“The MATE Workbench - a Tool for XML Corpus
Annotation”
Amy
Isard
University of Edinburgh, UK
David
McKelvie
University of Edinburgh, UK
Andreas
Mengel
Universitaet Stuttgart, Germany
Morten
Baun
Moeller
Odense University, Denmark
The MATE workbench is an annotation tool which allows transcription, annotation,
display and querying of speech and text corpora. It is not tied to any particular
annotation scheme, and allows users to define interfaces which suit their particular
needs.
The main difference between the MATE workbench and other annotation tools is its
flexibility. Any annotation scheme which can be expressed in XML [7] can be used
with the workbench (for a discussion of overlapping hierarchies see below), and the
display and annotation interfaces are defined using a language based on the
stylesheet language XSLT [8]. The workbench is written entirely in Java and is
therefore platform independent.
Annotation can be a very tedious task for humans, and many tools have been developed
to make it easier. We conducted a review of some existing annotation tools before
beginning development of the workbench [3], and many of them have in common a fixed
user interface or a restriction to a particular coding scheme. One tool which has
some similarities to MATE is GATE [1], which can also be used with any annotation
scheme, but has a different internal architecture, based on the US Tipster
architecture rather than XML, and a main aim of making it possible to integrate
different automatic annotation components within one system.

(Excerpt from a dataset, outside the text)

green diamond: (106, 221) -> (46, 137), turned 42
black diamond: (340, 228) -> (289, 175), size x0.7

MATE aims to provide a
framework where stylesheets can be used to provide user-defined annotation and
display interfaces. Because the stylesheet language is quite high level, it is
easier to write a stylesheet to provide a given interface than to write an entire
coding tool from scratch.
The MATE project has developed annotation schemes for five sets of linguistic
phenomena, and examples of markup using these schemes will be distributed with the
workbench, along with stylesheets for their annotation and display. Users of the
workbench are by no means limited to these schemes, however.

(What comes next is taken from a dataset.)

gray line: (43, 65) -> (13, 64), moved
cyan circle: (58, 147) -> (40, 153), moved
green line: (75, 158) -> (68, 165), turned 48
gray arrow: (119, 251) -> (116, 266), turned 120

To display annotated data in the workbench, a user must have a MATE project file,
which specifies one or more XML annotation or transcription files and sound files if
appropriate, and a stylesheet which is to be applied to these files. Several
examples of these will be provided with the workbench. When the workbench is
started, a corpus folder window appears with a display of all the available project
files. After selecting a project file, the user clicks on the "run" button, the
specified files are processed, and one or more display or annotation windows
appears, depending on what was specified in the stylesheet. A different stylesheet
can be used with the same files to produce different behaviour.

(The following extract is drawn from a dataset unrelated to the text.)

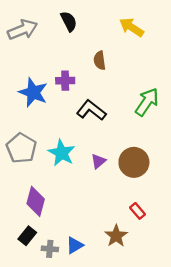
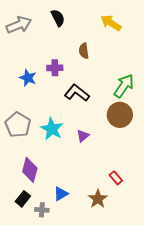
blue star: (33, 92) -> (28, 78), size x0.7
brown circle: (134, 162) -> (120, 115), moved
blue triangle: (75, 245) -> (61, 194), moved

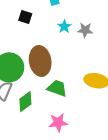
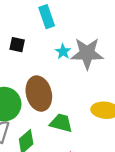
gray star: (85, 30) -> (87, 53), size x1.8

The other major use of the workbench is in performing queries over a corpus. A query
language [4] was developed within the project which is tailored to our internal
representation of the data, including the treatment of multiple hierarchies as
defined below. To perform a query, the user first loads in one or more documents,
then opens a Query Window, which provides support for building complex queries. The
results of the queries are saved in XML format within the workbench, and are then
also displayed using a stylesheet, allowing a flexible representation of the
results.
One question which often comes up when XML annotation schemes are being developed is
multiple overlapping hierarchies of markup. The TEI [5] describes several possible
ways to provide overlapping in SGML. One of these, 'concur', is not possible in XML,
which was designed to be a less complicated and easier to use version of SGML, and
therefore left out some features. We have chosen to take a different approach from
any of these, but one which has been proven to be successful in at least one
large-scale corpus annotation project [2]. Our solution is to keep each level of
annotation, and each data-stream (in the case of multi-speaker conversations for
instance) separate, and to link each level to a common base-level. This base level
would normally be the smallest unit on which all the other annotations depend. This
may often be the word level, but could also be phonemes in the case of speech,
higher level units such as sentences or paragraphs or indeed anything else as
appropriate. The MATE workbench will therefore deal appropriately with any data
which are marked up in this way using hyperlinks, as defined in the XLINK proposal
[6].
Another advantage of the generality of the MATE workbench is that it makes it easier
to combine views of annotation done using different schemes on the same corpus.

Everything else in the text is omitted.